Can your employer fire you because you have tattoos? Or make you cover them up while at work? The answers depend on your employer’s grooming and dress code policies, whether your employer enforces those policies consistently, and whether your tattoos have religious significance.
Employer Dress Code & Grooming Policies
Employers are free to adopt dress codes and grooming requirements that reflect their company culture or promote a particular brand or look. For example, a law firm might require employees to dress in formal business attire, a restaurant might require servers to wear black pants and white button-down shirts, and a retailer might require employees to wear uniforms bearing the company logo. (For more on dress code and grooming policies, see Your Work-Related Appearance: What Are Your Rights?)
Some employers also have policies about employee tattoos. For example, an employer might require employees to cover visible tattoos while working with customers or clients. Like prohibiting employees from wearing t-shirts or requiring employees to wear a uniform, an appearance policy requiring employees to cover tattoos is legal unless it violates laws prohibiting discrimination.
Title VII of the federal Civil Rights Act of 1964 prohibits employers from making job decisions based on protected characteristics, including race, color, national origin, sex, and religion. Other federal laws prohibit discrimination based on disability, age (40 and older), and genetic information. And, many state laws protect additional characteristics, such as marital status, sexual orientation, and more.
An appearance or grooming policy can be illegal if it is applied in a discriminatory manner. For example, if an employer only requires employees to cover tattoos that include Spanish because it believes they might be seen as gang-related, that would be discrimination based on national origin.
An employer that enforces its policies inconsistently might also be discriminating. In a case involving Starbucks, for example, an employee was fired because his tattoos violated company policy. However, the male employee claimed that his female coworkers with tattoos were not fired and that he was being discriminated against due to his gender. If the decision to fire him was based on his gender, that would be discrimination.
Employees who have been fired because of their tattoos or asked to cover them at work have also brought claims of religious discrimination.

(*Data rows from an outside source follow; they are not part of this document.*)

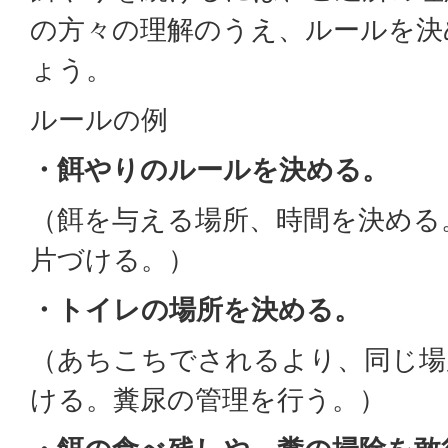
の方々の理解のうえ、ルールを決
ょう。
ルールの例
・餌やりのルールを決める。
（餌を与える場所、時間を決める
片づける。）
・トイレの場所を決める。
（あちこちでされるより、同じ場
ける。糞尿の管理を行う。）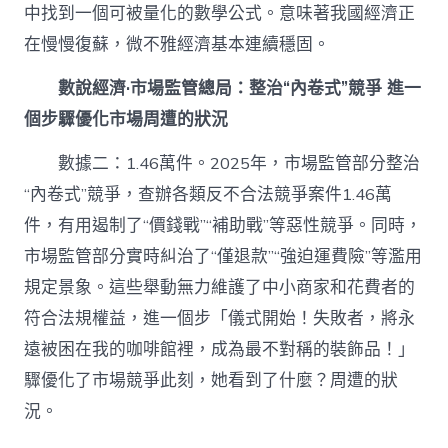
“進”
中找到一個可被量化的數學公式。意味著我國經濟正
我
在慢慢復蘇，微不雅經濟基本連續穩固。
國
數
數說經濟·市場監管總局：整治“內卷式”競爭 進一
字
經
個步驟優化市場周遭的狀況
濟
範
數據二：1.46萬件。2025年，市場監管部分整治
圍
穩
“內卷式”競爭，查辦各類反不合法競爭案件1.46萬
步
件，有用遏制了“價錢戰”“補助戰”等惡性競爭。同時，
增
加〉
市場監管部分實時糾治了“僅退款”“強迫運費險”等濫用
中
規定景象。這些舉動無力維護了中小商家和花費者的
符合法規權益，進一個步「儀式開始！失敗者，將永
遠被困在我的咖啡館裡，成為最不對稱的裝飾品！」
驟優化了市場競爭此刻，她看到了什麼？周遭的狀
況。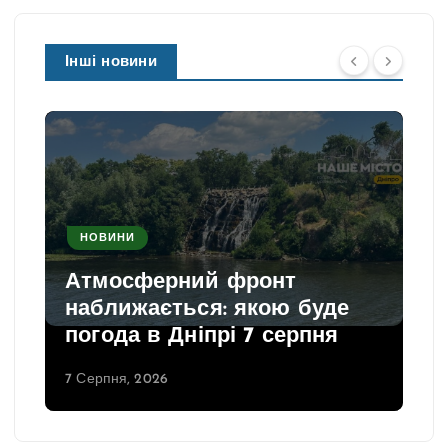
Інші новини
НОВИНИ
Атмосферний фронт
наближається: якою буде
погода в Дніпрі 7 серпня
7 Серпня, 2026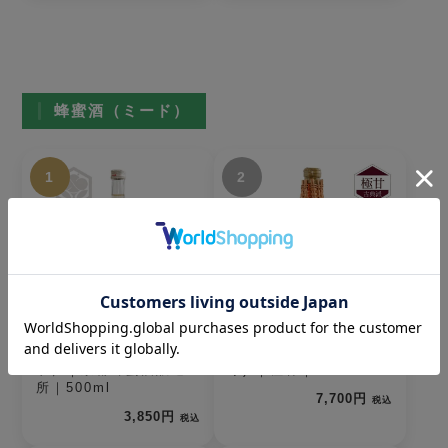
蜂蜜酒（ミード）
1
2
The MEAD（ザ・ミー
ルベルスキ(編みカゴ入
ド）｜京都蜂蜜酒醸造
り) ｜極甘｜750ml
所｜500ml
7,700円
税込
3,850円
税込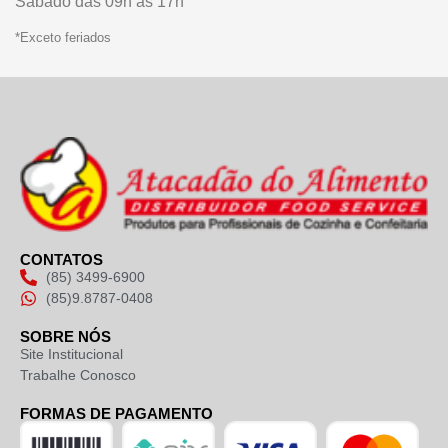
Sábado das 09h às 17h
*Exceto feriados
CONTATOS
(85) 3499-6900
(85)9.8787-0408
SOBRE NÓS
Site Institucional
Trabalhe Conosco
FORMAS DE PAGAMENTO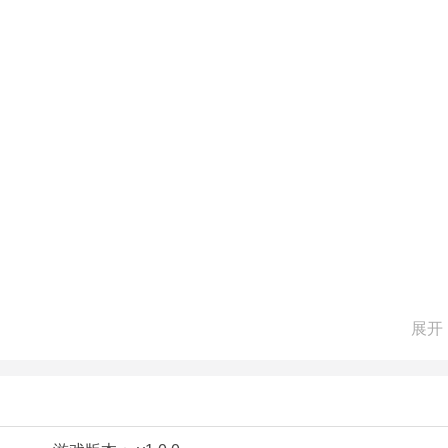
展开
个令人绝望的末日环境；
席卷之中的世界；
种种问题袭来，你究竟会如何解决？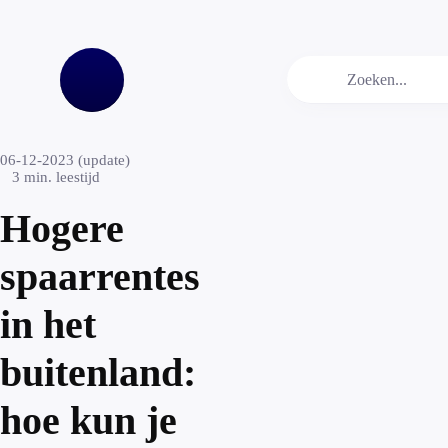
06-12-2023 (update)
3
min. leestijd
Hogere
spaarrentes
in het
buitenland:
hoe kun je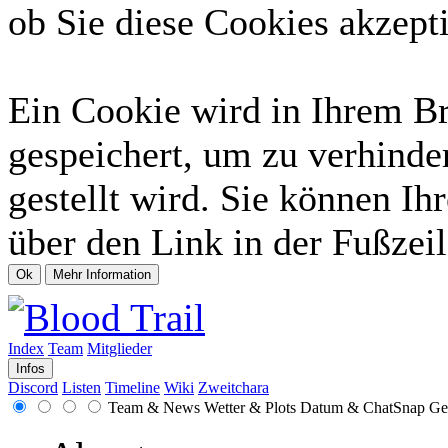
ob Sie diese Cookies akzept
Ein Cookie wird in Ihrem B
gespeichert, um zu verhinde
gestellt wird. Sie können Ih
über den Link in der Fußzeil
Index
Team
Mitglieder
Infos
Discord
Listen
Timeline
Wiki
Zweitchara
Team & News
Wetter & Plots
Datum & ChatSnap
Ge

For example, a restaurant server who was fired for refusing to cover his tattoos while at work sued his employer for religious discrimination, claiming that his tattoos had religious significance and that covering them was a sin according to his beliefs. As long as the tattoo is part of an employee’s sincerely held religious beliefs, the employer must accommodate the employee, unless it would cause undue hardship. (For more on this topic, see our article on religious discrimination in employment.)
Freedom of Speech
Because many people see their tattoos as a form of personal speech, they believe that the First Amendment of the Constitution protects their right to display their tattoos. However, the First Amendment protects against government efforts to stifle speech, not the efforts of private actors (such as employers in the private sector). Therefore, this argument doesn’t carry weight against private employers.
Questions for Your Attorney
- Can my employer fire me for having tattoo “sleeves,” even if I cover them at work?
- My employer doesn’t require employees to cover small tattoos, which means mostly women are allowed to have tattoos. Is this legal?
- What should I do if my employer fires me because I have tattoos?